For anything that can run Node, the surface is three flags and a report path:

bash
npx -y @geoql/vue-doctor \
  --format sarif \
  --output ./doctor.sarif \
  --fail-on warn

The exit codes are stable:

exitmeaning
0clean, score above threshold
1at or above --fail-on threshold (or score below)
2invalid arguments, missing config, doctor crash

Diff mode for PRs

The doctor supports a --diff flag that scopes the audit to files changed in the current branch vs. the merge base. This is much faster on large repos and produces a smaller SARIF artifact.

PR CI job
npx -y @geoql/vue-doctor --diff --fail-on warn

For pre-commit / pre-push hooks, use --staged instead — it scopes to files in the git index.

The diff is computed against origin/HEAD (or the configured merge base). Make sure your CI step has fetch-depth: 0 so the full history is available.

Composite actions

The published composite actions wrap the above patterns with sensible defaults:

yaml
- uses: geoql/doctor/.github/actions/doctor@v0
  with:
    fail-on: warn
    format: sarif

The composite is idempotent and caches ~/.npm between runs. It returns the same exit codes as the raw CLI.

Annotations on the CLI

Even without SARIF, the doctor can emit ::error file=…,line=…:: annotations directly.
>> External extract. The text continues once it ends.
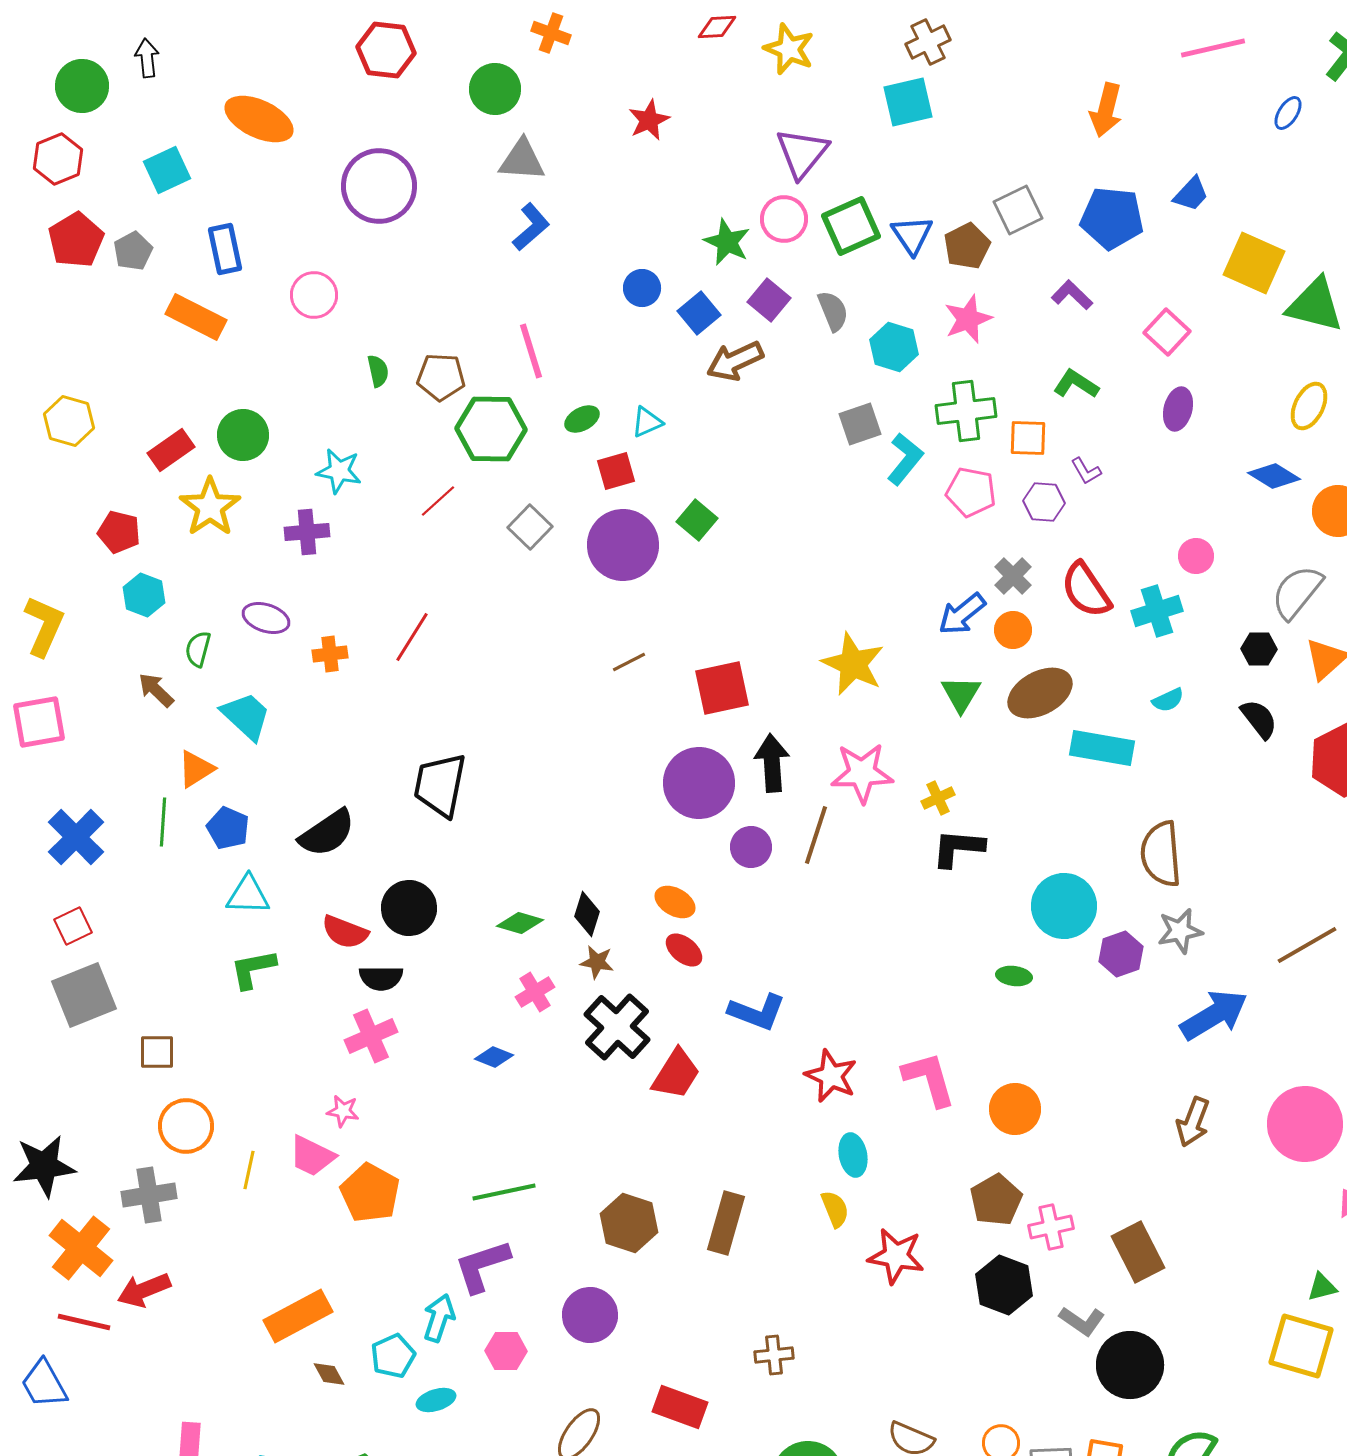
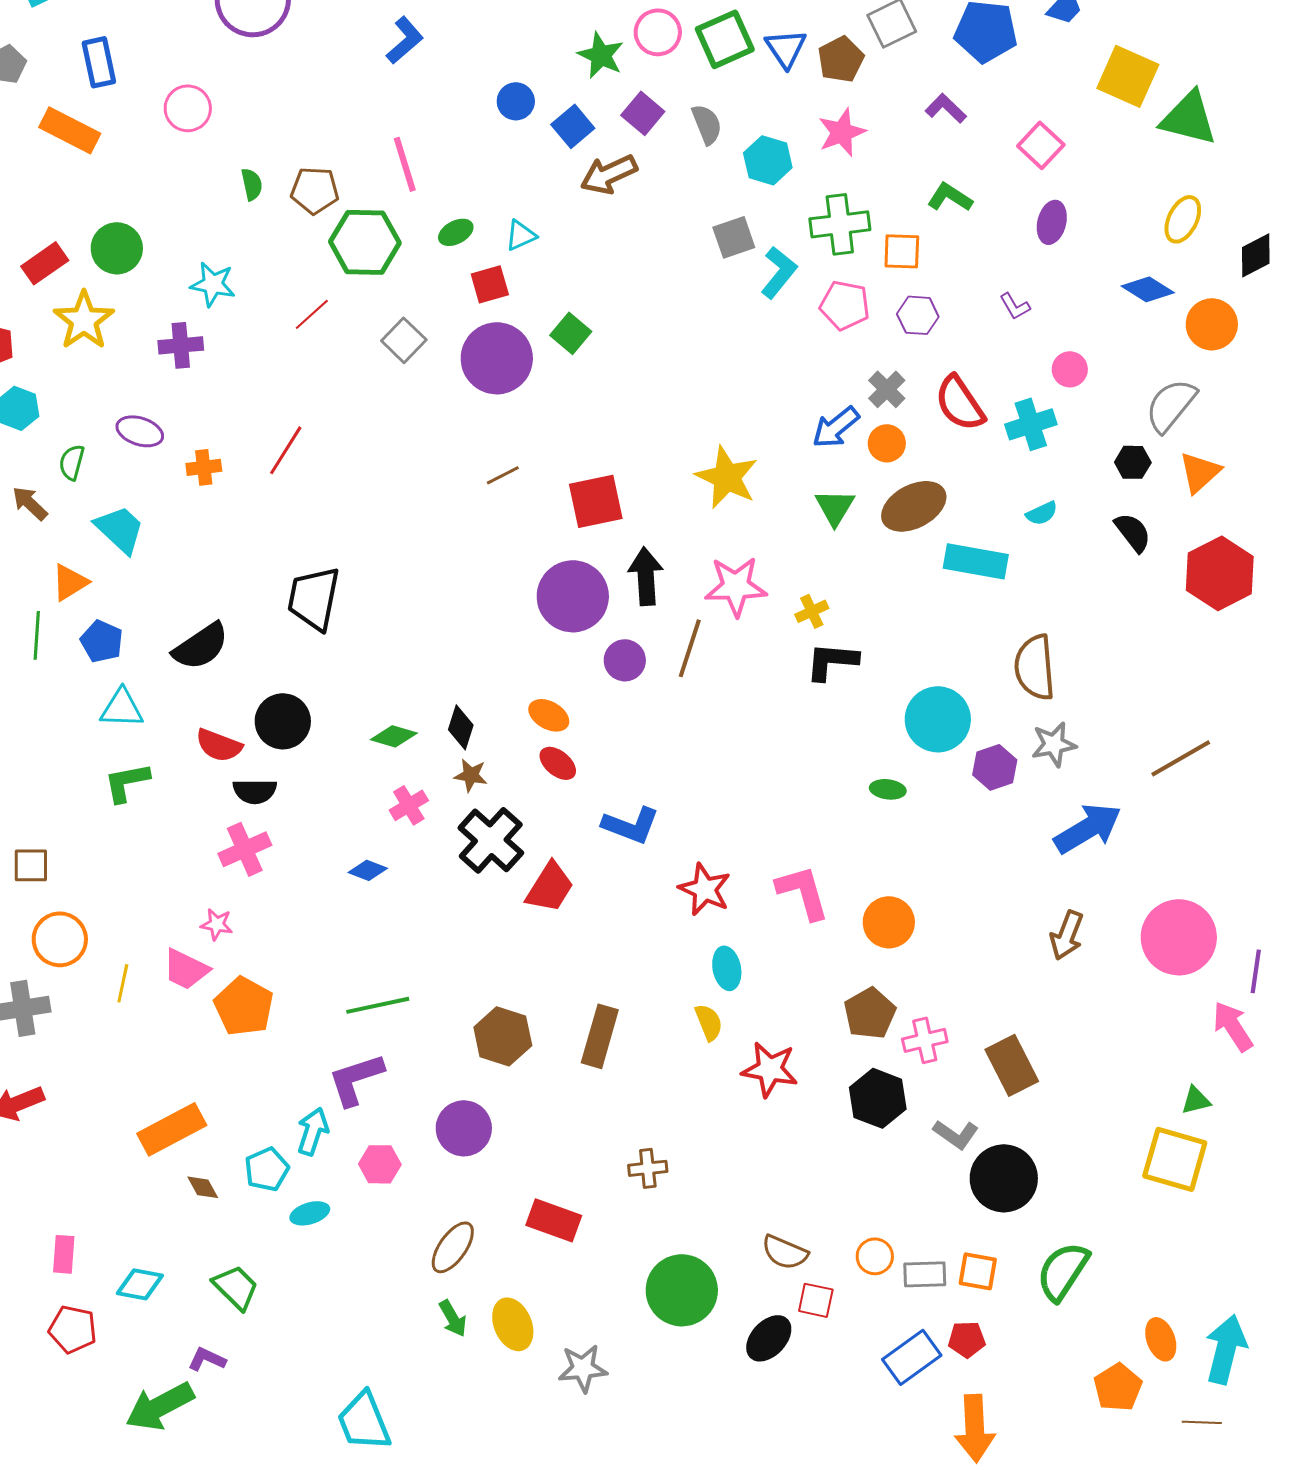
purple L-shape: (1086, 471) -> (1015, 306), moved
This is what the default agent reporter does on a TTY.

bash
$ npx -y @geoql/vue-doctor --annotations
::error file=app/composables/use-cart.ts,line=14,col=15::no-non-null-assertion-on-ref-value: Avoid `ref.value!`

If your CI log is a TTY (most modern runners are), you'll see these as inline annotations without any extra configuration.